All day long I kept thinking about the things that they said on Monday night when we were with them. Robby said that everything has taken on a different meaning. Music, specifically hymns, mean even more than they did. And that’s saying a lot because he’s always been a music guy. Specifically, he said that “Hallelujah” means so much more…and then he shouted it in a way that I had never heard. His faith is incredible to watch. It is beautiful to see the love he has for his Savior. April said that this time they have been given is a gift. That every little thing and every little moment is so much sweeter and she is taking none of it for granted. They are leaning so heavily on each other and on their Lord right now, and it’s a beautiful testimony to witness. April also said that she doesn’t mind seeing others cry in front of them because it makes her feel a little less crazy. I have to tell you, that was a huge relief to me. The night that I found out the diagnosis, I came home from church, set the kids up in front of the television, went to the studio and had a great big ugly cry. Collin was away at a session. I knew I needed to call April, but I was terrified of what to say and that I would break down. So I got the crying out of the way and picked up the phone and called her. I tried to stay composed, but of course I was a blubbering idiot as I left her a voicemail. I’m so glad to know it’s okay. That they want to see our real emotions. Because these past three weeks I’ve had more “real emotions” than I ever have in my life.
You know what this has taught me more than anything? GOD is Sovereign.
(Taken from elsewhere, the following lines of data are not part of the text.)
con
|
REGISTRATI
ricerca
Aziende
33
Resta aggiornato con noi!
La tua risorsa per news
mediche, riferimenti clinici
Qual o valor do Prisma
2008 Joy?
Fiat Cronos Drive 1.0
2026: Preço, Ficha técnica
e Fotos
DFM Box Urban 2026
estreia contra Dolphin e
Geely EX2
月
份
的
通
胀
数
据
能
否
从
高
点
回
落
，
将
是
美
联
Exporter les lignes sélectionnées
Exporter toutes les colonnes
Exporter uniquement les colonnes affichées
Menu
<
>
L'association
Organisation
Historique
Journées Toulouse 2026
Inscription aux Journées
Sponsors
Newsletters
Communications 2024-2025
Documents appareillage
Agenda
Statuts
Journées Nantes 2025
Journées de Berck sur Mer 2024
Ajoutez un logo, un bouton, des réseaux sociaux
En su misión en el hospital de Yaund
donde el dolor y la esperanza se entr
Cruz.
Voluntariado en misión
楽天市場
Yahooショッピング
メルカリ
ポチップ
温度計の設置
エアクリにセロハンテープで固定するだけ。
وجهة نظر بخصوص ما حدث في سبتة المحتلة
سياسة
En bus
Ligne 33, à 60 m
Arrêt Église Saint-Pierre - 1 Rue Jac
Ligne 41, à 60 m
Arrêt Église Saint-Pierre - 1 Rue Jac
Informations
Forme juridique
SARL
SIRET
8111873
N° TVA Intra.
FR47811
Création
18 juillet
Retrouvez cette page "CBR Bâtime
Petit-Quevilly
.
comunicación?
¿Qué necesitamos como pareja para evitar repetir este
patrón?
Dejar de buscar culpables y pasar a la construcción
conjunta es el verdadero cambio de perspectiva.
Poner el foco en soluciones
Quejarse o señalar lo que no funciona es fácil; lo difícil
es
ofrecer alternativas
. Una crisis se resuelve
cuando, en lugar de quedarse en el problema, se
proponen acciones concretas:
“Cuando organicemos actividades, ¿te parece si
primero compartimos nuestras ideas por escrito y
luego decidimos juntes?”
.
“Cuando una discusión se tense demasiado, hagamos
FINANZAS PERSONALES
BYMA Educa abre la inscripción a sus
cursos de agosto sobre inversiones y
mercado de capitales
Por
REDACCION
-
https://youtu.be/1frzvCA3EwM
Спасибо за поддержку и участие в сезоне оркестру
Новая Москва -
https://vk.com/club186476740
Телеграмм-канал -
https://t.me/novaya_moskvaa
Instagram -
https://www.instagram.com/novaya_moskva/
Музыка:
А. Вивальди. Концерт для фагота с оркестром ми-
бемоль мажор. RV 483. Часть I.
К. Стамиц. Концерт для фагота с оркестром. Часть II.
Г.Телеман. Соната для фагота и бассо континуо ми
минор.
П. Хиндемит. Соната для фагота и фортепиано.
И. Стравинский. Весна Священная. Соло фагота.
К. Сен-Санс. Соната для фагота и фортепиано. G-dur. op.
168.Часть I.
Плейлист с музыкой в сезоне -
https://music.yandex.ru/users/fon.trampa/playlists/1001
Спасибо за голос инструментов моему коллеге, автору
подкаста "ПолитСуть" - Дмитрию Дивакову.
There is NO reason that a healthy, 35 year old man should have stage 4 colon cancer. None. He works out. As long as I’ve known them I’ve heard April talk about buying organic meat and dairy products. She said on the caring bridge site that she doesn’t even use a microwave! This man, by all normal standards, should not have cancer. But he does. And GOD is still in control. I’m quite possibly the biggest worrier on earth. Seriously, it’s bad and I know it’s wrong. This whole situation, though, has knocked me upside the head with the fact that worrying accomplishes nothing. God is sovereign. God is in control. ALWAYS. And nothing I do is going to change that. And I can rest in that. Because He is a loving God who cares so deeply for His children.
Robby and April, we love y’all so much. We are hurting right along with you and we are rejoicing when there is good news to share. We are so thankful for you both. We know that we were all put on this earth to glorify God. Things are very tough right now, but you are glorifying Him with your words and your actions. Thank you. We are praying unceasingly and we will not stop. I promise!